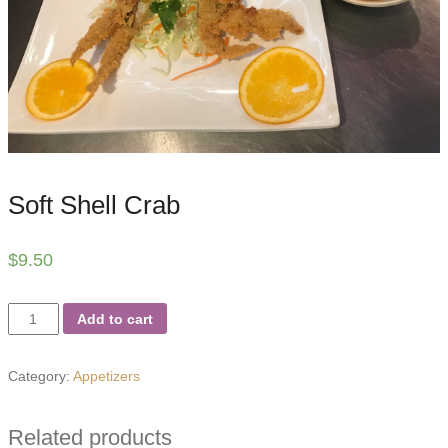
Soft Shell Crab
$
9.50
Soft
Add to cart
Shell
Crab
Category:
Appetizers
quantity
Related products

----------

The task: Output the records above exactly as written, but leave out the pictures.

Result for this exercise:
Soft Shell Crab
$
9.50
Soft
Add to cart
Shell
Crab
Category:
Appetizers
quantity
Related products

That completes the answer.